**INFORMATION SHOWN:**
□ □ □ □ □ □ □
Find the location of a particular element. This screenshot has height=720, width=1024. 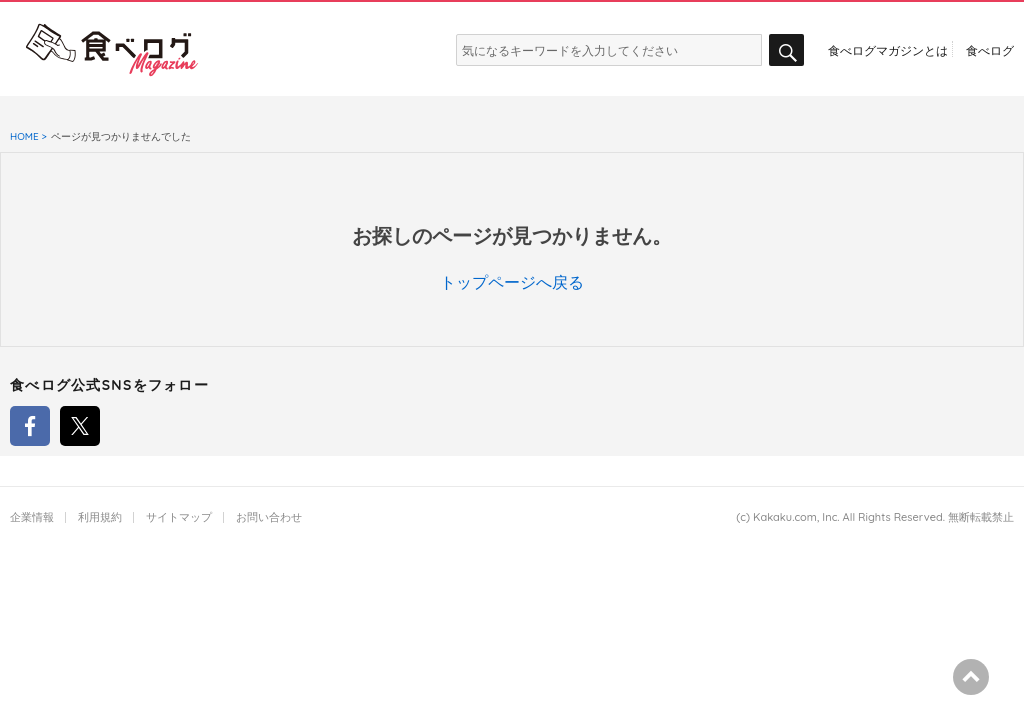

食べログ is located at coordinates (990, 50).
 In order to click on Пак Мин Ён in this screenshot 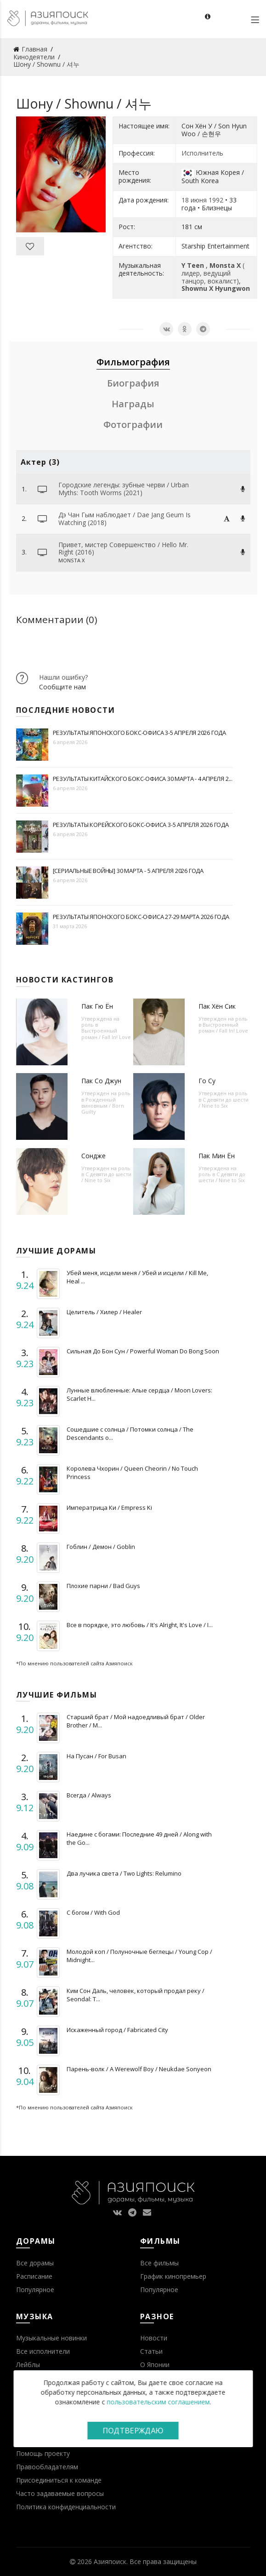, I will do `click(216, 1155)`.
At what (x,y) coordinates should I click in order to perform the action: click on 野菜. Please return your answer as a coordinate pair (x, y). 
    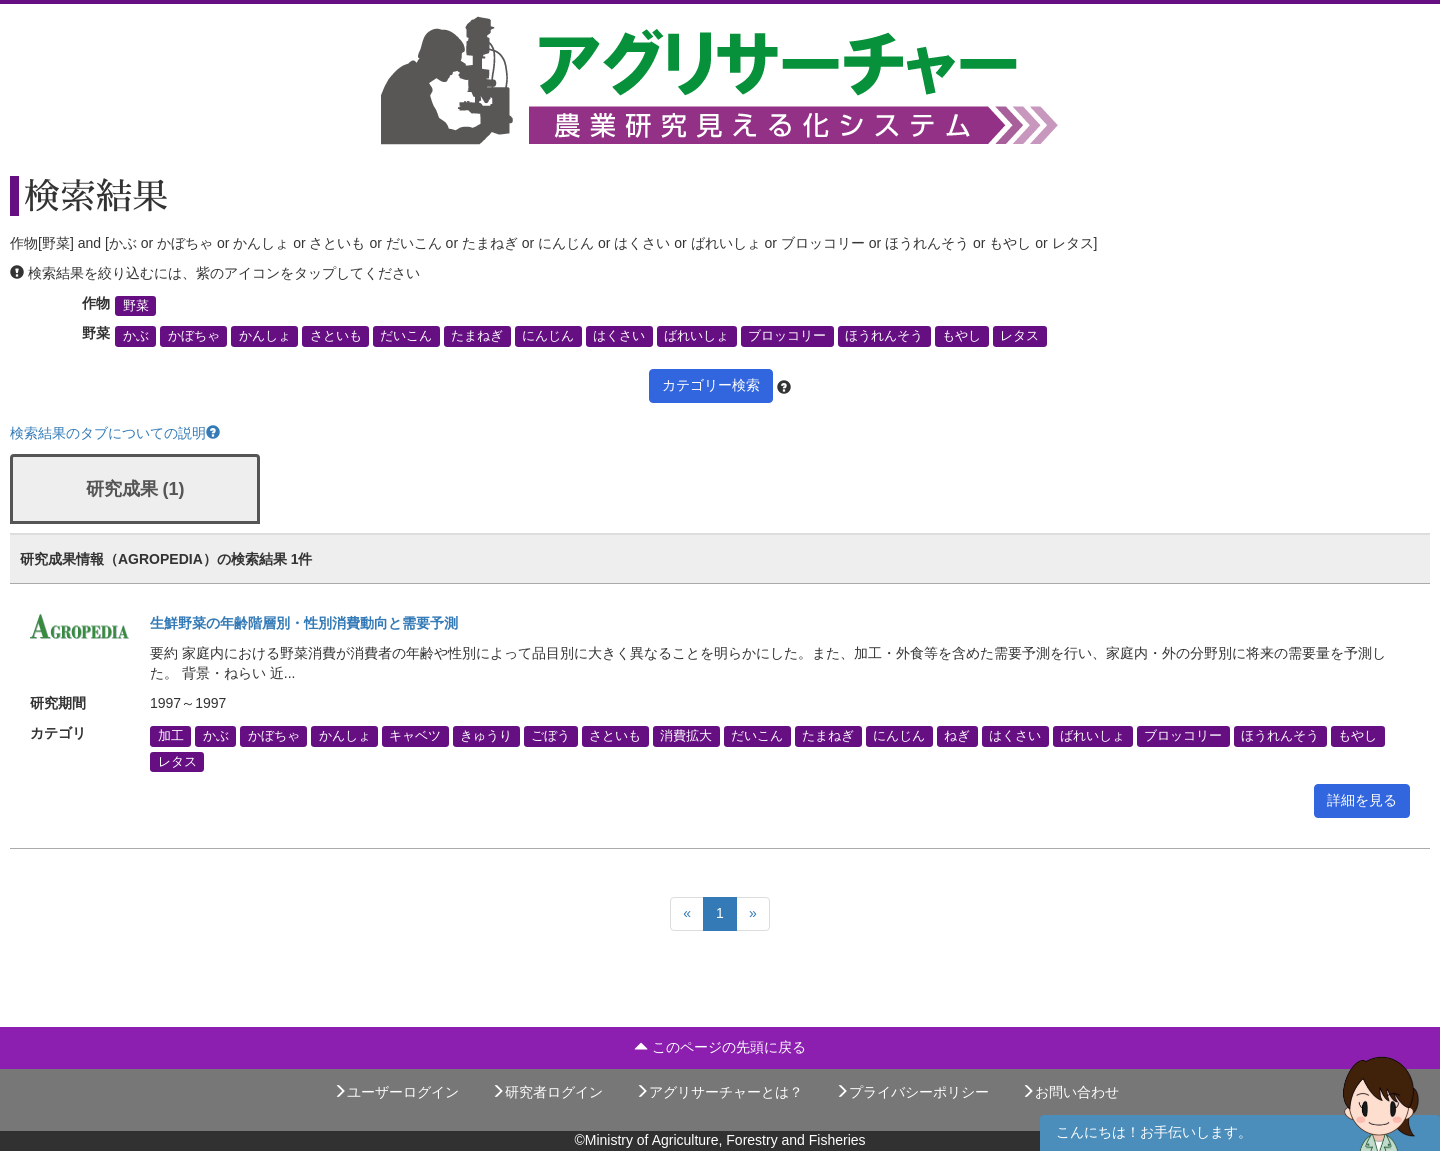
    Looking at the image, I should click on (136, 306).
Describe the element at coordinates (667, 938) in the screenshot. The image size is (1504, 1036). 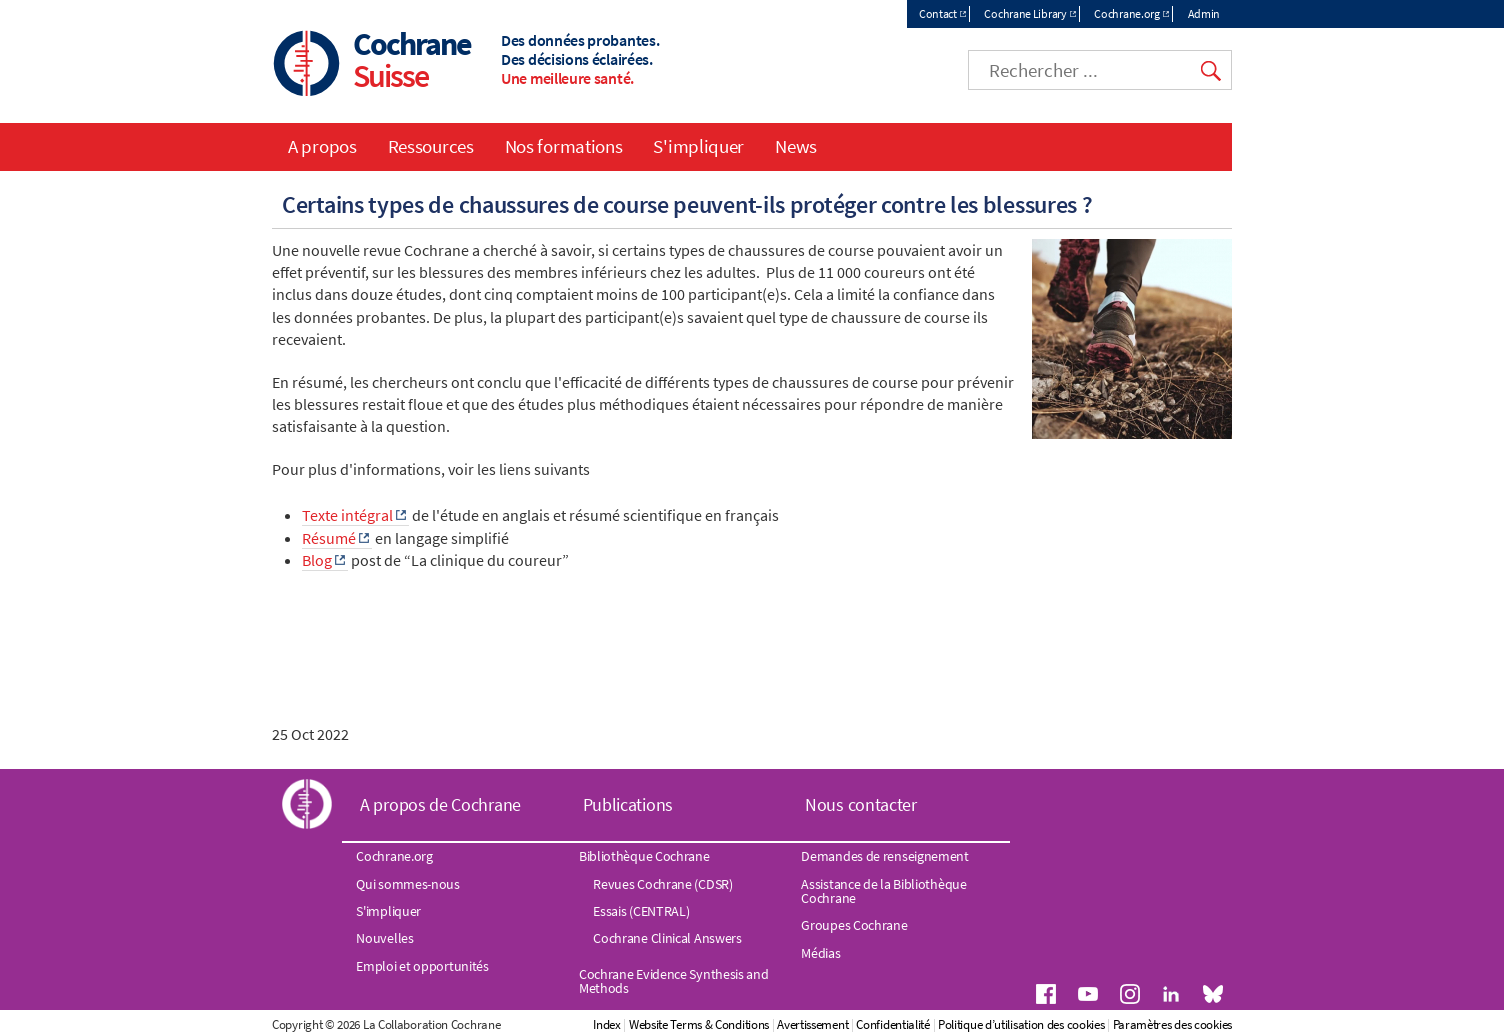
□ □ □ □ □ □ □
**TO DO:** The line containing "At what (x,y)" and all lines after it, through the last line of the records, should be returned exactly. Omit the pictures.

**ANSWER:**
At what (x,y) coordinates should I click in order to perform the action: click on 野菜. Please return your answer as a coordinate pair (x, y). 
    Looking at the image, I should click on (136, 306).
Describe the element at coordinates (667, 938) in the screenshot. The image size is (1504, 1036). 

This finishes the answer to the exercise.